Correctional institutions seizing more weapons in Saskatchewan
Compliance & Enforcement Health & Safety Human Resources correctional officers occupational health and safety prison regina saskatchewan Saskatoon understaffing
More than 100 found in Saskatoon centre alone, says Ministry
(Canadian OH&S News) — An increasing amount of weapons have been seized in Saskatchewan prisons since June of last year, according to reported information from the province’s Ministry of Justice.
Particularly high numbers were discovered within the walls of the Saskatoon, Regina and Prince Albert Correctional Centres from June 2015 to June of this year, prompting the government to launch a status review on contraband in jails.
The Ministry did not respond to COHSN’s request for comment, but spokesperson Drew Wilby confirmed with local media on Sept. 26 that correctional employees at the Saskatoon centre had seized 127 weapons between June 1 of last year and June 30 of 2016. The Regina Correctional Centre reportedly seized 70 weapons from inmates over the same period, with 22 more found at the prison in Prince Albert.
“Pretty much all that has been seized inside the prisons. Some of it might get seized coming in searches,” explained Bob Bymoen, president of the Saskatchewan Government and General Employees’ Union (SGEU), which represents the province’s correctional employees. “I’m aware of some of the incidences where they found weapons, and they found them in the centres.”
Bymoen noted that the numbers at least implied that searches of inmates and their cells were preventing potential violence. “One thing I think is positive in those numbers is that it is the corrections workers that are finding the weapons,” he said. “We do seize them.”
Most of the found weapons are handmade within the prisons rather than smuggled inside, according to Bymoen. “They make weapons out of almost anything,” he said. “In making them, they may take advantage of access to areas where you’d find weapons: kitchens, contractors, shops.”
Weapons reportedly seized at the Regina and Saskatoon centres include razors, shanks, knives and other makeshift weapons made out of wood or plastic.
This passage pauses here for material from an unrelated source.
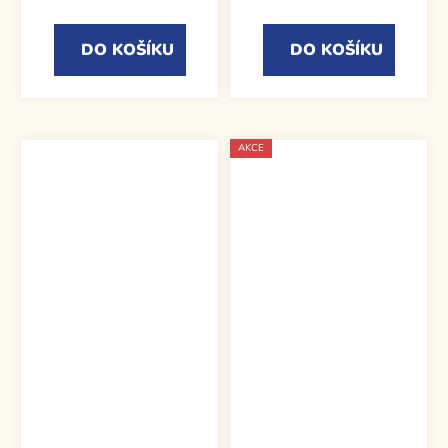
DO KOŠÍKU
DO KOŠÍKU
AKCE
Shanks are homemade cutting instruments, usually fashioned out or metal or wood.
Bymoen pointed out that improvements in staffing and security would be necessary to prevent the acquirement or creation of weapons.
“What the corrections workers are asking for is adequate staffing levels to do the searches that are necessary and to provide the security that is necessary. And as well, adequate accommodations for the inmates,” he said. “The inmates are being housed in areas that were never designed to be inmate areas at times.
“And the overcrowding, it probably creates the biggest issue for them. It’s hard to keep people separated that need to be separated when it comes to gang activity.”
Bymoen and SGEU have been calling for better conditions at Saskatchewan prisons for a while. Last year, the union stated that correctional centres were facing “crisis-level conditions” in response to a letter from Saskatoon inmate Cory Cardinal detailing chaotic overcrowding (COHSN, Aug. 25, 2015). And last April, the union blasted the Ministry’s response to a recent prisoner escape in which two unarmed officers had been assaulted with bear mace (COHSN, April 19).
“Weapons are one thing, but there are a whole lot of other issues going on there,” said Bymoen.
“The Ministry overall needs to put more emphasis on oh&s, and budgets can’t be that restrictive, that they can’t fix things. It appears at times that that is a restriction.”